(Data shown Opens)
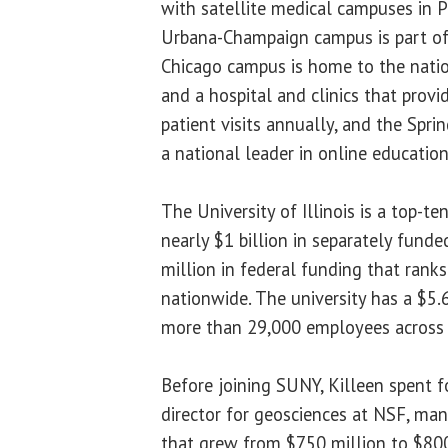
with satellite medical campuses in 
Urbana-Champaign campus is part of 
Chicago campus is home to the natio
and a hospital and clinics that prov
patient visits annually, and the Spri
a national leader in online education
The University of Illinois is a top-te
nearly $1 billion in separately funde
million in federal funding that rank
nationwide. The university has a $5.
more than 29,000 employees across 
Before joining SUNY, Killeen spent f
director for geosciences at NSF, man
that grew from $750 million to $800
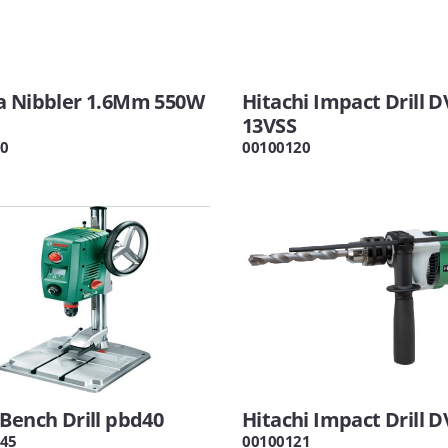
a Nibbler 1.6Mm 550W
Hitachi Impact Drill D
1
13VSS
0
00100120
Bench Drill pbd40
Hitachi Impact Drill D
45
00100121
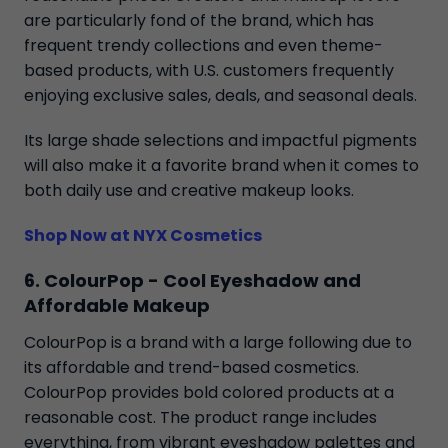
are particularly fond of the brand, which has
frequent trendy collections and even theme-
based products, with U.S. customers frequently
enjoying exclusive sales, deals, and seasonal deals.
Its large shade selections and impactful pigments
will also make it a favorite brand when it comes to
both daily use and creative makeup looks.
Shop Now at NYX Cosmetics
6. ColourPop - Cool Eyeshadow and
Affordable Makeup
ColourPop is a brand with a large following due to
its affordable and trend-based cosmetics.
ColourPop provides bold colored products at a
reasonable cost. The product range includes
everything, from vibrant eyeshadow palettes and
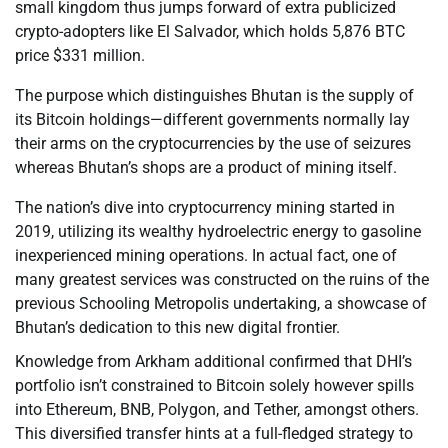
small kingdom thus jumps forward of extra publicized
crypto-adopters like El Salvador, which holds 5,876 BTC
price $331 million.
The purpose which distinguishes Bhutan is the supply of
its Bitcoin holdings—different governments normally lay
their arms on the cryptocurrencies by the use of seizures
whereas Bhutan’s shops are a product of mining itself.
The nation’s dive into cryptocurrency mining started in
2019, utilizing its wealthy hydroelectric energy to gasoline
inexperienced mining operations. In actual fact, one of
many greatest services was constructed on the ruins of the
previous Schooling Metropolis undertaking, a showcase of
Bhutan’s dedication to this new digital frontier.
Knowledge from Arkham additional confirmed that DHI’s
portfolio isn’t constrained to Bitcoin solely however spills
into Ethereum, BNB, Polygon, and Tether, amongst others.
This diversified transfer hints at a full-fledged strategy to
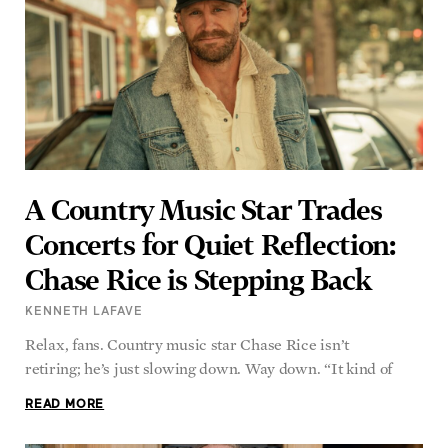
A Country Music Star Trades
Concerts for Quiet Reflection:
Chase Rice is Stepping Back
KENNETH LAFAVE
Relax, fans. Country music star Chase Rice isn’t
retiring; he’s just slowing down. Way down. “It kind of
READ MORE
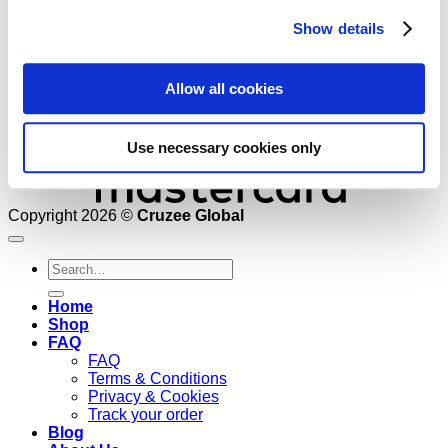
Show details
Allow all cookies
Use necessary cookies only
Copyright 2026 ©
Cruzee Global
Search
for:
Home
Shop
FAQ
FAQ
Terms & Conditions
Privacy & Cookies
Track your order
Blog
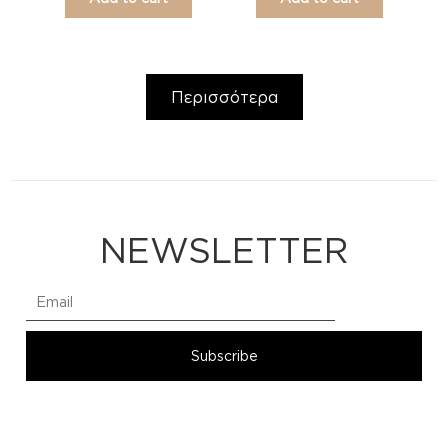
Περισσότερα
NEWSLETTER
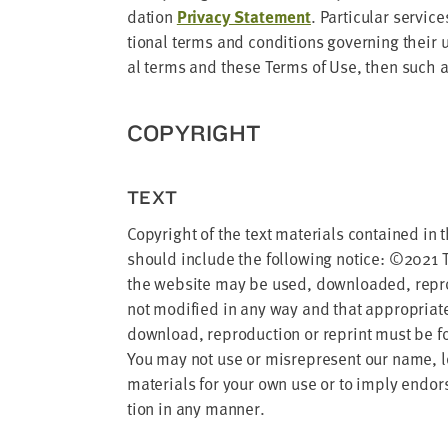
address
da­tion
Pri­va­cy State­ment
. Par­tic­u­lar ser­
tion­al terms and con­di­tions gov­ern­ing their
SKIP AND
al terms and these Terms of Use, then such ad
CONTINUE
TO
REPORT
COPY­RIGHT
TEXT
Copy­right of the text mate­ri­als con­tained in
should include the fol­low­ing notice: ©
2021
T
the web­site may be used, down­loaded, repro­d
not mod­i­fied in any way and that appro­pri­
down­load, repro­duc­tion or reprint must be for
You may not use or mis­rep­re­sent our name, logo
mate­ri­als for your own use or to imply endorse
tion in any manner.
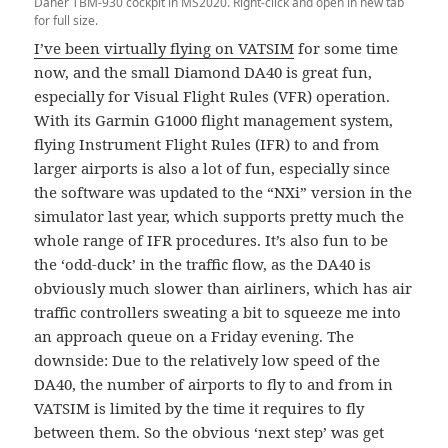
Daher TBM-930 cockpit in MS2020. Right-click and open in new tab
for full size.
I’ve been virtually flying on VATSIM
for some time
now, and the small Diamond DA40 is great fun,
especially for Visual Flight Rules (VFR) operation.
With its Garmin G1000 flight management system,
flying Instrument Flight Rules (IFR) to and from
larger airports is also a lot of fun, especially since
the software was updated to the “NXi” version in the
simulator last year, which supports pretty much the
whole range of IFR procedures. It’s also fun to be
the ‘odd-duck’ in the traffic flow, as the DA40 is
obviously much slower than airliners, which has air
traffic controllers sweating a bit to squeeze me into
an approach queue on a Friday evening. The
downside: Due to the relatively low speed of the
DA40, the number of airports to fly to and from in
VATSIM is limited by the time it requires to fly
between them. So the obvious ‘next step’ was get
(Data shown Closes)
Assigned task – Set the lines above down again, word for word, from the first through the one containing "more than 29,000 employees across"; pictures excluded.

Answer for the task –
with satellite medical campuses in 
Urbana-Champaign campus is part of 
Chicago campus is home to the natio
and a hospital and clinics that prov
patient visits annually, and the Spri
a national leader in online education
The University of Illinois is a top-te
nearly $1 billion in separately funde
million in federal funding that rank
nationwide. The university has a $5.
more than 29,000 employees across 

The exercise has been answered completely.